[Page-level text extractions]

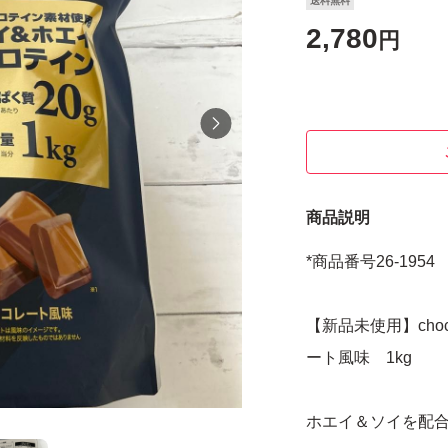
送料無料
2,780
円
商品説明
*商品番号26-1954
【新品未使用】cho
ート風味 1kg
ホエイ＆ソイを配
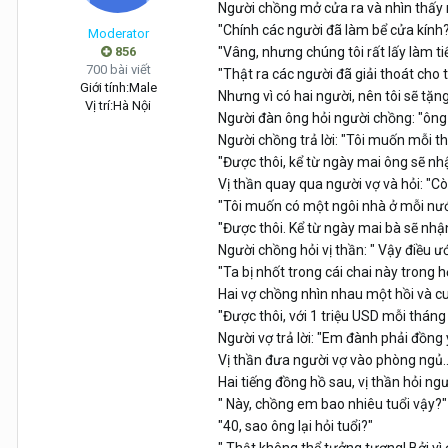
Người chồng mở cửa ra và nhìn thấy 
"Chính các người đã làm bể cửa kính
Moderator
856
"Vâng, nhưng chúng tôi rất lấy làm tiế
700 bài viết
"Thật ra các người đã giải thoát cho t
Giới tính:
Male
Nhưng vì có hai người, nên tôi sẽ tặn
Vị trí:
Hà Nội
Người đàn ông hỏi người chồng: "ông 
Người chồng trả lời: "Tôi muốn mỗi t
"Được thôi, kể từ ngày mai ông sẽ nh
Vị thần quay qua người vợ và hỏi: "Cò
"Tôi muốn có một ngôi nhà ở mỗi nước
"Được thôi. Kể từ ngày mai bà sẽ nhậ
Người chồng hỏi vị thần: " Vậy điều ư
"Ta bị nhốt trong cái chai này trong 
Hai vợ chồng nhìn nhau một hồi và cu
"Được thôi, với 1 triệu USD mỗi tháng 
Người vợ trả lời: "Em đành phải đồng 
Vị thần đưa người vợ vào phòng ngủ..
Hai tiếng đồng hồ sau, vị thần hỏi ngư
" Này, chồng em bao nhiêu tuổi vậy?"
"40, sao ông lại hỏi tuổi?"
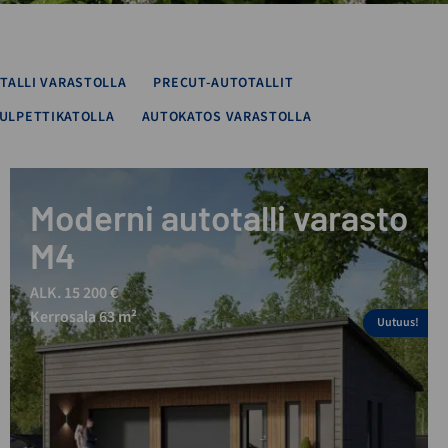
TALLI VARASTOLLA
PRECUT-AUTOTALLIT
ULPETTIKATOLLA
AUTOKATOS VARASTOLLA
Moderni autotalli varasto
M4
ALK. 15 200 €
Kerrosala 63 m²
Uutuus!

--

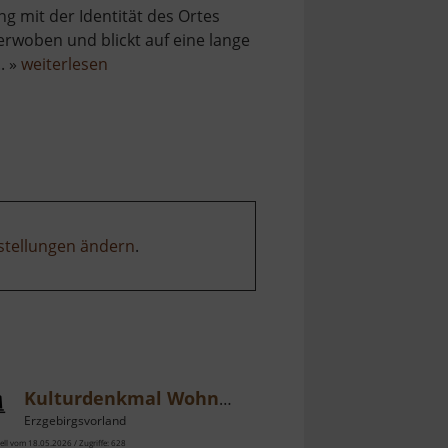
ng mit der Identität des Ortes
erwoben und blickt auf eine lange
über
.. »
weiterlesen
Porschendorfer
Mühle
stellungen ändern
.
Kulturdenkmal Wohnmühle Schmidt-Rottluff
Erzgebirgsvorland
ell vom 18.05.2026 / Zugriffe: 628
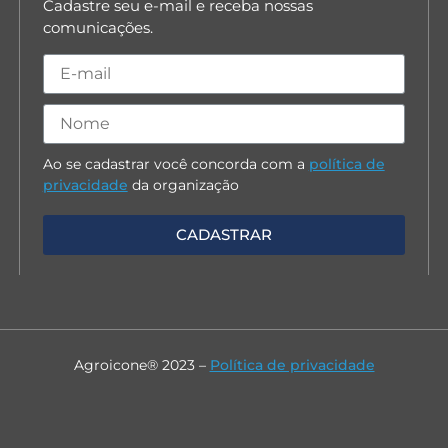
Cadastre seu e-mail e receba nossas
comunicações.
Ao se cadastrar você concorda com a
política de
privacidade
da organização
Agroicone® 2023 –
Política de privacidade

==

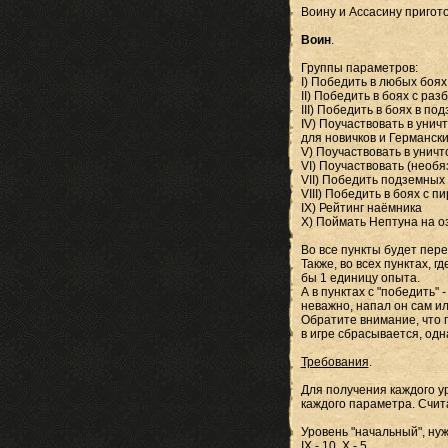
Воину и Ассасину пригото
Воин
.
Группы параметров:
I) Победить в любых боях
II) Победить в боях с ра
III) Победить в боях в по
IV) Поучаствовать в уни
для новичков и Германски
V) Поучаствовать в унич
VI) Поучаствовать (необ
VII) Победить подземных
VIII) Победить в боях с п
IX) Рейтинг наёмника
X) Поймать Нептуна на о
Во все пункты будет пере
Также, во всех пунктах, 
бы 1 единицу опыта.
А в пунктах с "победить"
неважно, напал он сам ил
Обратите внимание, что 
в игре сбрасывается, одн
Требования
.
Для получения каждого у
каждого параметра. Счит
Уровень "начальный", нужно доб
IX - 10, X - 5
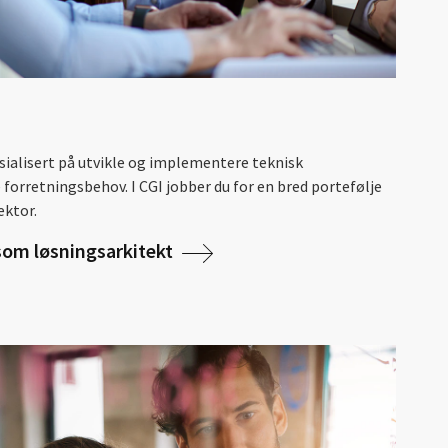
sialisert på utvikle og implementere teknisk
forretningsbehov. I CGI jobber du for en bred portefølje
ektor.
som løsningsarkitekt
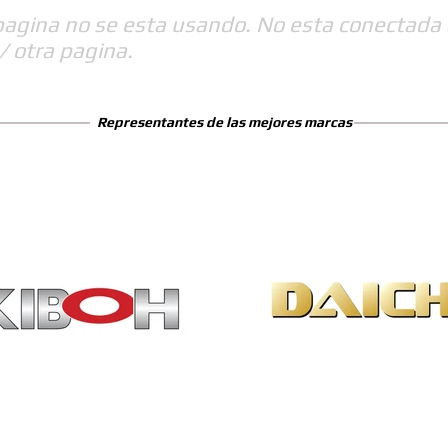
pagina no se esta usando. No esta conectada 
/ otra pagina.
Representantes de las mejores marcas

**PROBLEM:** Collect every line with the string "chồng" from the records, and copy each.

**RESPONSE:**
Người chồng mở cửa ra và nhìn thấy 
Người đàn ông hỏi người chồng: "ông 
Người chồng trả lời: "Tôi muốn mỗi t
Người chồng hỏi vị thần: " Vậy điều ư
Hai vợ chồng nhìn nhau một hồi và cu
" Này, chồng em bao nhiêu tuổi vậy?"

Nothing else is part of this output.